#### [AIM OF THE EXERCISE]
Below are several entries. Transcribe exactly those lines that fall from the one with "Boilies rohlíkové" through the one with "して申込みをします。積み立て方法はいくつか種類があ", end lines included.

#### [EXERCISE DATA]
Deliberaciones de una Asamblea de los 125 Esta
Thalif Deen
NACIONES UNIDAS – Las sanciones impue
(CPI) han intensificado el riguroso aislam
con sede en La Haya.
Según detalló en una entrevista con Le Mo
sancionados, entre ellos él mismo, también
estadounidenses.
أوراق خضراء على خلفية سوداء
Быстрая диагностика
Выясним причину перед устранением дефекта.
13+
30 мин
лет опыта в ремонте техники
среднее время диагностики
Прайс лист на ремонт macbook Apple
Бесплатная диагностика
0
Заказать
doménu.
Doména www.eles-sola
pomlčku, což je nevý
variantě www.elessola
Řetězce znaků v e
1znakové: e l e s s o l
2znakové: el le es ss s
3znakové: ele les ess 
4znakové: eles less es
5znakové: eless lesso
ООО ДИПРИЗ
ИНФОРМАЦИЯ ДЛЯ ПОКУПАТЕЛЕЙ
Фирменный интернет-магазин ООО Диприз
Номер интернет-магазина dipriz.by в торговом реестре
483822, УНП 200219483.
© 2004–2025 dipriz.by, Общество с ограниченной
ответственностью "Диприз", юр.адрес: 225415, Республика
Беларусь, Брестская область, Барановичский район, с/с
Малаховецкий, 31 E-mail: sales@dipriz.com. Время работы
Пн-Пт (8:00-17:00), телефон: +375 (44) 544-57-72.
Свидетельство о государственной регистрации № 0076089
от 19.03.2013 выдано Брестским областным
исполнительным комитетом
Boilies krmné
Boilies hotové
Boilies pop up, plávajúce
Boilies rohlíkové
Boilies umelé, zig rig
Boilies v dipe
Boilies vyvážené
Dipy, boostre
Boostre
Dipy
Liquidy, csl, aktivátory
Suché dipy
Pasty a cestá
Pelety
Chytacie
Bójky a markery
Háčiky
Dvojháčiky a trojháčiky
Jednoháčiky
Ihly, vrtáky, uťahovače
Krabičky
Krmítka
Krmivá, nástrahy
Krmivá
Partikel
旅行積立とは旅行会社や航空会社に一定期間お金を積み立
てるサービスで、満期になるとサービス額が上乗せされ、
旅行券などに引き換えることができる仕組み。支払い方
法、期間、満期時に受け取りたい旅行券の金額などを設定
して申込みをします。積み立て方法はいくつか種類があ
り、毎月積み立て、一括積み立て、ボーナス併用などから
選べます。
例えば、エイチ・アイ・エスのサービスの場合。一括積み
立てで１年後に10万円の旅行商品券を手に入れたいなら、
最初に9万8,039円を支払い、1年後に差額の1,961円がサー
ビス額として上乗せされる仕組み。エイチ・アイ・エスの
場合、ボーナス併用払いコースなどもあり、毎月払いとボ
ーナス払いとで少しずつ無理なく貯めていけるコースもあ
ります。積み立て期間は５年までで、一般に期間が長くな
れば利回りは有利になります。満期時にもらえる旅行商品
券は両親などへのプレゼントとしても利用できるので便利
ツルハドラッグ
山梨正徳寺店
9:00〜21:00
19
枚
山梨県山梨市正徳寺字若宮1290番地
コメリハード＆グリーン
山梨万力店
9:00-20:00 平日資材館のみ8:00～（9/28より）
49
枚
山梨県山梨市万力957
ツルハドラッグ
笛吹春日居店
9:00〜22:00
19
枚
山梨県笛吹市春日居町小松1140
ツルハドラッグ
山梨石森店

#### [ANSWER FOR THE TASK]
Boilies rohlíkové
Boilies umelé, zig rig
Boilies v dipe
Boilies vyvážené
Dipy, boostre
Boostre
Dipy
Liquidy, csl, aktivátory
Suché dipy
Pasty a cestá
Pelety
Chytacie
Bójky a markery
Háčiky
Dvojháčiky a trojháčiky
Jednoháčiky
Ihly, vrtáky, uťahovače
Krabičky
Krmítka
Krmivá, nástrahy
Krmivá
Partikel
旅行積立とは旅行会社や航空会社に一定期間お金を積み立
てるサービスで、満期になるとサービス額が上乗せされ、
旅行券などに引き換えることができる仕組み。支払い方
法、期間、満期時に受け取りたい旅行券の金額などを設定
して申込みをします。積み立て方法はいくつか種類があ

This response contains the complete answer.